Re: PATCH: logical_work_mem and logical streaming of largein-progress transactions - Mailing list pgsql-hackers

From Amit Kapila
Subject Re: PATCH: logical_work_mem and logical streaming of largein-progress transactions
Date
Msg-id CAA4eK1J-TgA_GdcjFHs9xQv_65hE=EvBXQkGo-mhOoB23uk2jA@mail.gmail.com
Whole thread Raw
In response to Re: PATCH: logical_work_mem and logical streaming of largein-progress transactions  (Dilip Kumar <dilipbalaut@gmail.com>)
Responses Re: PATCH: logical_work_mem and logical streaming of largein-progress transactions  (Dilip Kumar <dilipbalaut@gmail.com>)
Re: PATCH: logical_work_mem and logical streaming of largein-progress transactions  (Dilip Kumar <dilipbalaut@gmail.com>)
List pgsql-hackers
On Mon, Jan 6, 2020 at 9:21 AM Dilip Kumar <dilipbalaut@gmail.com> wrote:
>
> On Sat, Jan 4, 2020 at 4:07 PM Amit Kapila <amit.kapila16@gmail.com> wrote:
> >
> >
> > It is better to merge it with the main patch for
> > "Implement-streaming-mode-in-ReorderBuffer", otherwise, it is a bit
> > difficult to review.
> Actually, we can merge 0008, 0009, 0012, 0018 to the main patch
> (0007).  Basically, if we merge all of them then we don't need to deal
> with the conflict.  I think Tomas has kept them separate so that we
> can review the solution for the schema sent.  And, I kept 0018 as a
> separate patch to avoid conflict and rebasing in 0008, 0009 and 0012.
> In the next patch set, I will merge all of them to 0007.
>

Okay, I think we can merge those patches.

> >
> > + /*
> > + * We don't expect direct calls to heap_getnext with valid
> > + * CheckXidAlive for regular tables.
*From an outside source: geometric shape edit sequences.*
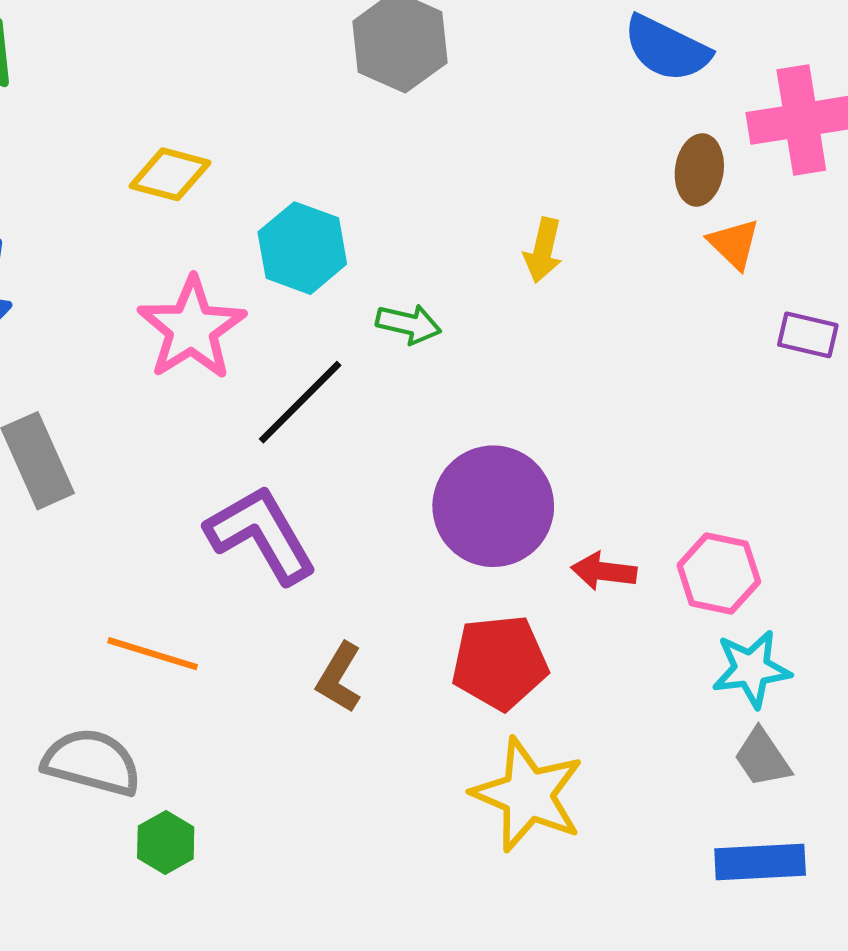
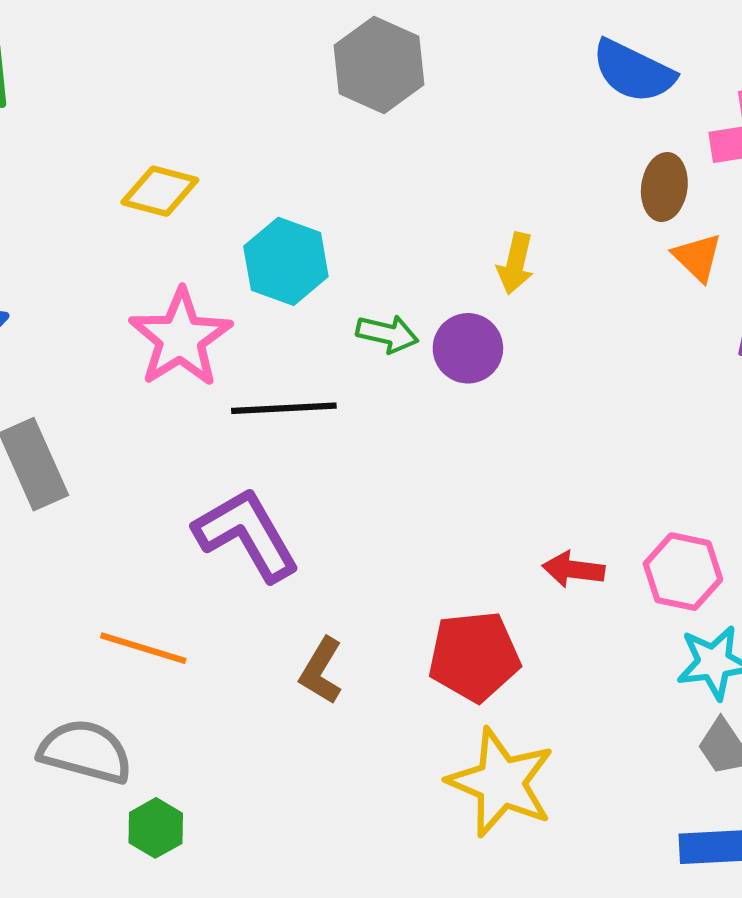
black line: (300, 402) -> (284, 408), turned 42
purple circle: (493, 506) -> (468, 348), moved, size x0.6

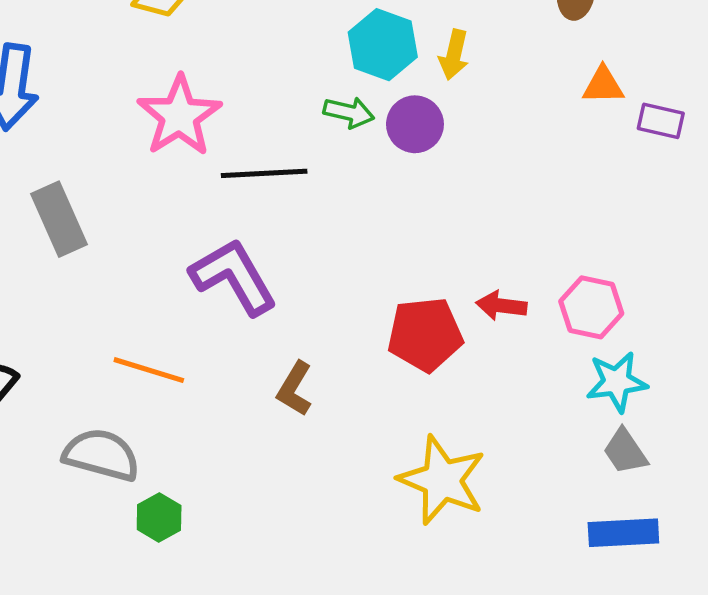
orange triangle: (697, 257) -> (603, 85), moved, turned -45
cyan hexagon: (286, 261) -> (383, 45), moved
red pentagon: (474, 656) -> (425, 334), moved

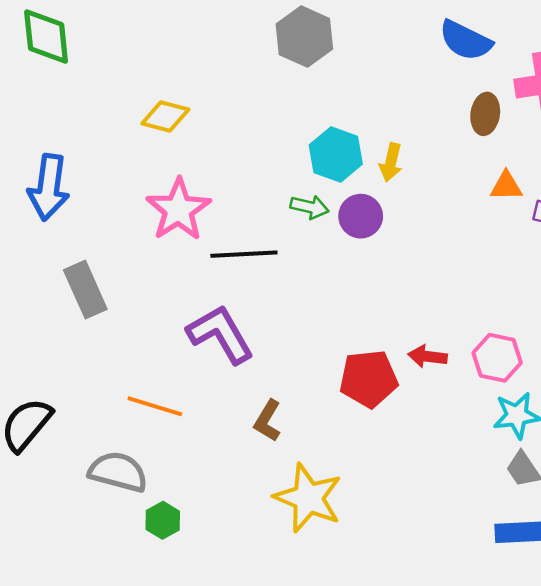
yellow star: (442, 480) -> (308, 498), moved

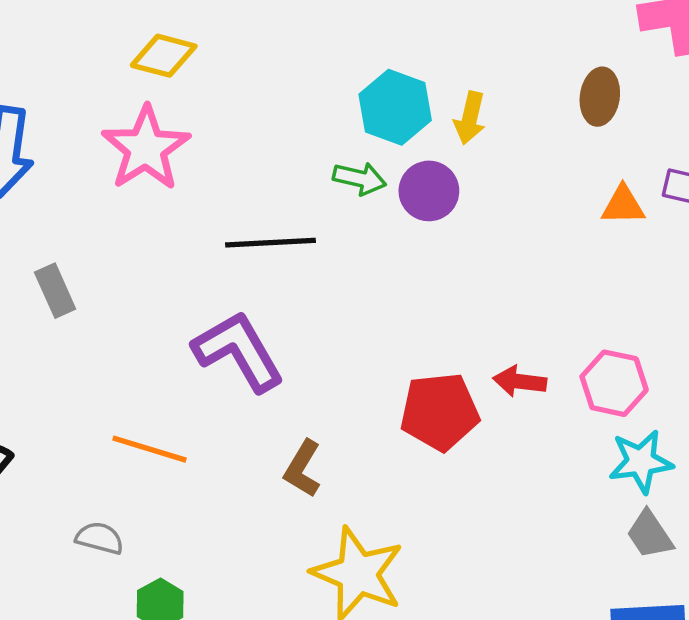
brown ellipse: (485, 114) -> (600, 97), moved
orange triangle: (506, 186) -> (623, 205), moved
pink star: (178, 210) -> (146, 148), moved
gray rectangle: (85, 290) -> (55, 291), size x0.7
gray semicircle: (118, 472) -> (100, 538), size x0.6

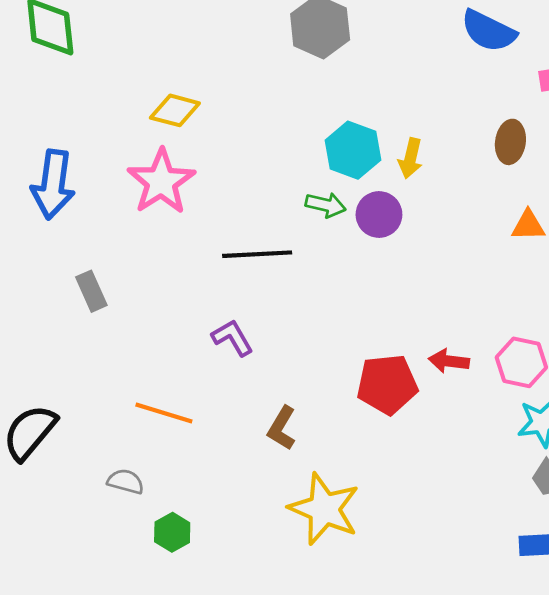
purple L-shape: (238, 351) -> (232, 338), size x0.6

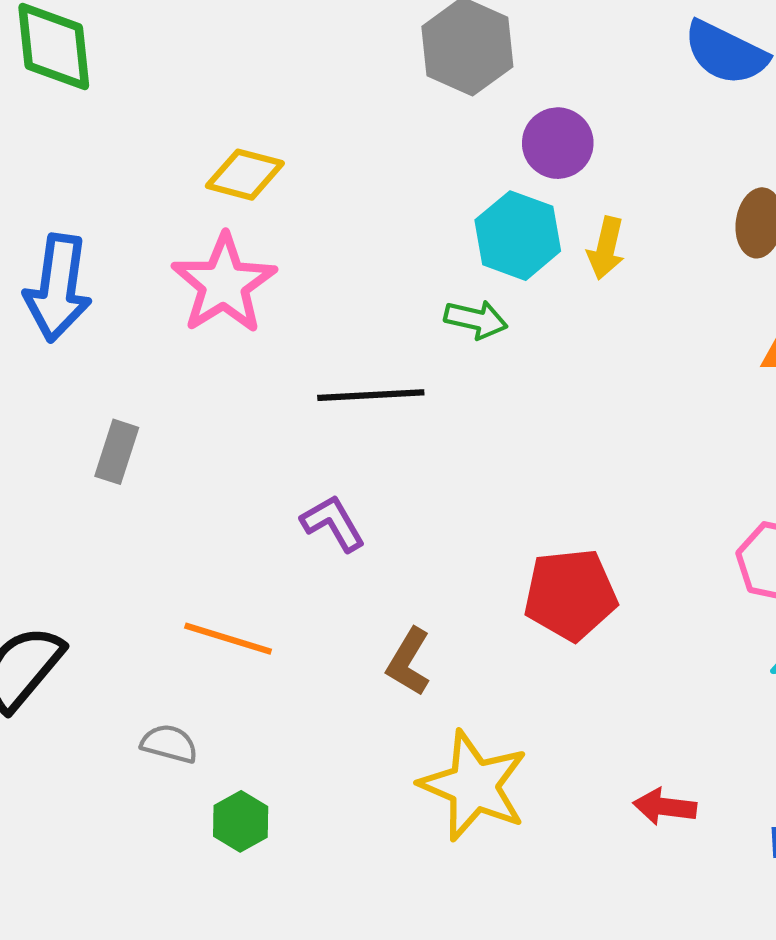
purple circle: (379, 214) -> (558, 143), moved
gray rectangle: (91, 291) -> (117, 452), turned 42
red arrow: (449, 361) -> (665, 807), moved

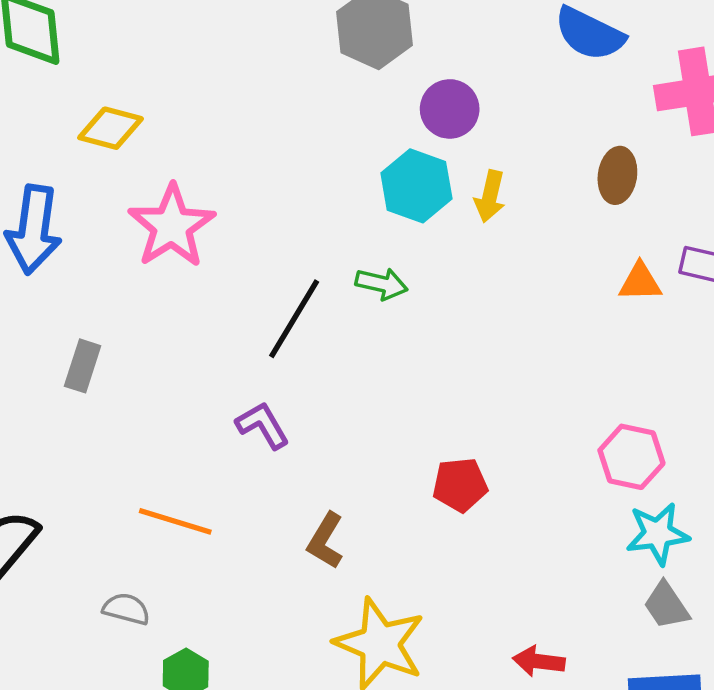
yellow diamond: (245, 175) -> (111, 128), moved
green arrow: (476, 320) -> (381, 284), moved
black line: (371, 395) -> (294, 319), turned -56
red pentagon: (570, 595) -> (460, 485), size x0.7

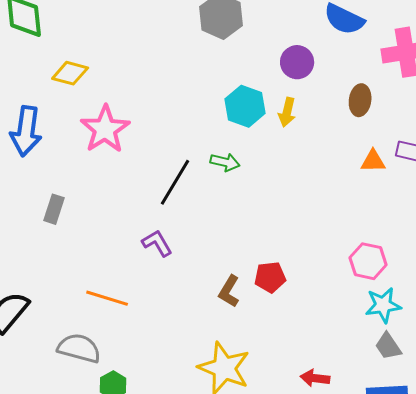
purple circle: (450, 109) -> (297, 62), moved
brown L-shape: (326, 541) -> (229, 291), moved
gray semicircle: (126, 609) -> (79, 348), size x1.6

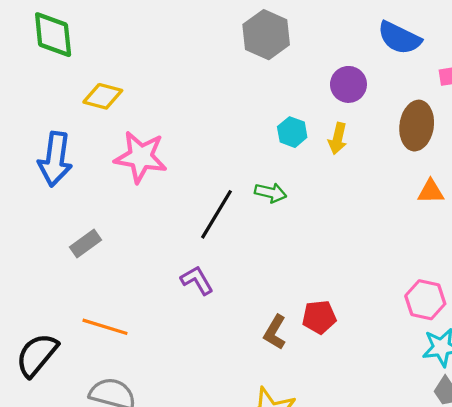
brown ellipse: (360, 100) -> (417, 126), size x1.4
cyan hexagon: (245, 106) -> (292, 132), size x0.7
pink star: (105, 129) -> (141, 157), turned -30
gray rectangle: (54, 209) -> (85, 243), turned 36
orange line: (107, 298) -> (105, 327), moved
Track that below.
> > + */
> > + if (unlikely(TransactionIdIsValid(CheckXidAlive) &&
> > + !(IsCatalogRelation(scan->rs_base.rs_rd) ||
> > +   RelationIsUsedAsCatalogTable(scan->rs_base.rs_rd))))
> > + elog(ERROR, "improper heap_getnext call");
> >
> > Earlier, I thought we don't need to check if it is a regular table in
> > this check, but it is required because output plugins can try to do
> > that
> I did not understand that, can you give some example?
>

I think it can lead to the same problem of concurrent aborts as for
catalog scans.

> >
> > > > > 2. The commit message of this patch refers to Prepared transactions.
> > > > > I think that needs to be changed.
> > > > >
> > > > > 0006-Implement-streaming-mode-in-ReorderBuffer
> > > > > -------------------------------------------------------------------------
> >
> > Few comments on v4-0018-Review-comment-fix-and-refactoring:
> > 1.
> > + if (streaming)
> > + {
> > + /*
> > + * Set the last last of the stream as the final lsn before calling
> > + * stream stop.
> > + */
> > + txn->final_lsn = prev_lsn;
> > + rb->stream_stop(rb, txn);
> > + }
> >
> > Shouldn't we try to final_lsn as is done by Vignesh's patch [2]?
> Isn't it the same, there we are doing while serializing and here we
> are doing while streaming?  Basically, the last LSN we streamed.  Am I
> missing something?
>

No, I think you are right.

Few more comments:
--------------------------------
v4-0007-Implement-streaming-mode-in-ReorderBuffer
1.
+ReorderBufferStreamTXN(ReorderBuffer *rb, ReorderBufferTXN *txn)
{
..
+ /*
+ * TOCHECK: We have to rebuild historic snapshot to be sure it includes all
+ * information about
subtransactions, which could arrive after streaming start.
+ */
+ if (!txn->is_schema_sent)
+ snapshot_now
= ReorderBufferCopySnap(rb, txn->base_snapshot,
+ txn,
command_id);
..
}

Why are we using base snapshot here instead of the snapshot we saved
the first time streaming has happened?  And as mentioned in comments,
won't we need to consider the snapshots for subtransactions that
arrived after the last time we have streamed the changes?

2.
+ /* remember the command ID and snapshot for the streaming run */
+ txn->command_id = command_id;
+ txn-
>snapshot_now = ReorderBufferCopySnap(rb, snapshot_now,
+
  txn, command_id);

I don't see where the txn->snapshot_now is getting freed.  The
base_snapshot is freed in ReorderBufferCleanupTXN, but I don't see
this getting freed.

3.
+static void
+ReorderBufferStreamTXN(ReorderBuffer *rb, ReorderBufferTXN *txn)
{
..
+ /*
+ * If this is a subxact, we need to stream the top-level transaction
+ * instead.
+ */
+ if (txn->toptxn)
+ {
+
ReorderBufferStreamTXN(rb, txn->toptxn);
+ return;
+ }

Is it ever possible that we reach here for subtransaction, if not,
then it should be Assert rather than if condition?

4. In ReorderBufferStreamTXN(), don't we need to set some of the txn
fields like origin_id, origin_lsn as we do in ReorderBufferCommit()
especially to cover the case when it gets called due to memory
overflow (aka via ReorderBufferCheckMemoryLimit).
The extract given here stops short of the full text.